Your bot also does a great job at updating a lot of packages, but the reality is that we have a lot of “drive-by packagers” who see a package that is missing, make a PR to check it in, and then immediately abandon it. That is not really a profound problem, because none of these packages are critical.


Re: opening issues

I encourage to check out the following command in your local shell (provided gh cli installed):

gh issue list --label='9.needs: package (update)'

In a way we accepted for github to be our database backend.

I feel a bit offended by this statement. I’m trying over and over to move things into the right direction with my own time and I have a very poor success record.

As recently as today.

It’s not people. It’s organization.


You are referring to a completely different aspect. The present issue is about external tooling, not about altering the foundations of nixpkgs. The issue you’re trying to solve might be better tackled as an RFC. Trying to “shoot from the hip” with a PR for such things is generally bound to fail (see e.g. USE flags).

1 Like

I still feel offended. Not directly by you, but systemically by how things are.

From the viewpoint of the community as an (hypothetical) independent actor, there is no point in achieving “cheap” consensus about (a general idea of) resource scarcity and at the same time not achieving “effective” consensus about making practical and efficient use of the available ones.

It’s gross.

We can leave it here, since it’s off topic, as you correctly noted.

One of my stretch goals was to have you enter your maintainer name, and it would show you which of “your” packages are now failing, when they began failing, etc. From a UX standpoint, I’m still not certain how this should work, because of how many branches a user may care about (e.g. master, staging, staging-next, release-XXX). Also, people may only be a maintainer on a given branch…

Maybe I could have some repology / github integration which would also determine which are out-of-date as well.

Would be nice to bring more value in declaring yourself as a “maintainer” in nixpkgs.


Thanks for your replies!

  • @blaggacao Thanks for pointing me towards the github client, it seems a rather useful tool!
  • @jtojnar The repology notification tool is definitely a must have for maintainers! I will set this up for the one package I am maintaining at the moment :), there will hopefully be more.
  • And yes, it would also be great to have an “update request review” tool.

Nevertheless, I think the points are all made from the maintainers point of view. For users, maybe a clever GitHub Update Request Issue template would solve the additional boilerplate when reporting outdated packages.
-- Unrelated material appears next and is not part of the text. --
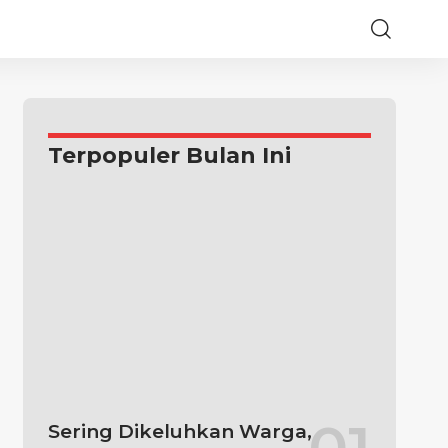
Terpopuler Bulan Ini
Sering Dikeluhkan Warga,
In the end, the act of “flagging” a package out of date feels more natural to me though.

1 Like

Personally, I am using nixos-search a lot. The best for me would be a button there (or on an equivalent other site if that matters).

EDIT: Flagging packages on nixos-search would even allow for branch-specific flags (well probably not branch-specific but channel specific).

For packages that have a standard expression format, and the build hasn’t fundamentally changed, they could just update the package doing:

git checkout -b bump-mypkg
nix-shell -p nix-update --run 'nix-update <pkg> --commit'
nix-build -A <pkg> # ensure it builds
git push <fork> bump-mypkg

and then create a PR with the bump. It is more involved, but less involved than finding where the nix expression lives, finding the latest version, update version, calculate new sha, building it, making a commit, then pushing to a fork.

For patch bumps, the above code is probably sufficient. For larger changes, there will some nix knowledge needed.


I agree this would be very useful. I think it would also be useful if you could add packages to this list of “your” packages manually: this way you could track packages that you care about (and might want to help get unstuck) even if you’re not ready to declare yourself maintainer.

(there’s some overlap with ~raboof/nixpkgs-contributor-dashboard - sourcehut git but I’m not actively working on that right now. Added a link to the README)

We could encourage to fork and open issues on that fork for that purpose.
That would fit nicely with gh issue status -R blaggacao/nixpkgs.